AIM OF THE TASK |
Among the entries below, find all lines that include "BUNDELKORTING" and copy them.

PROVIDED DATA |
►
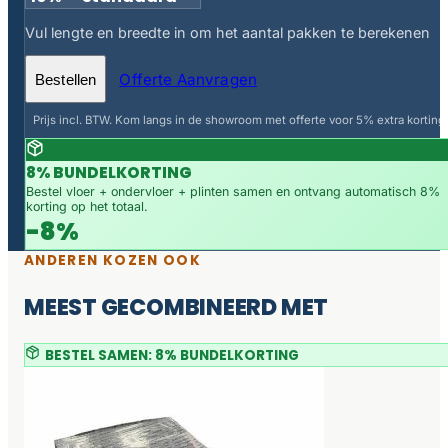
Vul lengte en breedte in om het aantal pakken te berekenen
Offerte Aanvragen
Bestellen
Prijs incl. BTW. Kom langs in de showroom met offerte voor 5% extra korting.
8% BUNDELKORTING
Bestel vloer + ondervloer + plinten samen en ontvang automatisch 8%
korting op het totaal.
-8%
ANDEREN KOZEN OOK
MEEST GECOMBINEERD MET
BESTEL SAMEN: 8% BUNDELKORTING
◄
RESPONSE FOR THIS EXERCISE |
8% BUNDELKORTING
BESTEL SAMEN: 8% BUNDELKORTING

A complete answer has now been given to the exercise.